--- Provided records ---

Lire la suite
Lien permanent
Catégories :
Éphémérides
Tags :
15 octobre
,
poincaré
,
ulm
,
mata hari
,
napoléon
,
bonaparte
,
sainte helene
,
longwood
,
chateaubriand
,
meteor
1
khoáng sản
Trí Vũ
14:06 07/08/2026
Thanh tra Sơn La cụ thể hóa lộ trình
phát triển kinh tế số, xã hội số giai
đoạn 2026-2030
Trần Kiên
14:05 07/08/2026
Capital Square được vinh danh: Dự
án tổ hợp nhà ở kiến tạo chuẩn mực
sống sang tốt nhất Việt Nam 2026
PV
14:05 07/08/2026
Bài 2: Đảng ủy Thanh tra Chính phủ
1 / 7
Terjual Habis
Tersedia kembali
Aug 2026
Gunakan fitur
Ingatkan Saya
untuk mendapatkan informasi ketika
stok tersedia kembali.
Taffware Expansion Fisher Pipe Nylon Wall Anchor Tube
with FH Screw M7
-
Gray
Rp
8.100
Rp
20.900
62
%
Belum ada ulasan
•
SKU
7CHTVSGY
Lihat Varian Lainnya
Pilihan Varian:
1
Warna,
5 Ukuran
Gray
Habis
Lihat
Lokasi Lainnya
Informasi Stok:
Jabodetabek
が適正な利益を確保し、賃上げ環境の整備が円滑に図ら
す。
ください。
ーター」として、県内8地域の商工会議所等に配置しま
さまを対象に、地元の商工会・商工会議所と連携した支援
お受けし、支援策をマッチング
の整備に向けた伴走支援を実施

---

[How to complete this task] Filter the data above down to lines with the word "Varian", and copy them.

[Response to this exercise]
Lihat Varian Lainnya
Pilihan Varian:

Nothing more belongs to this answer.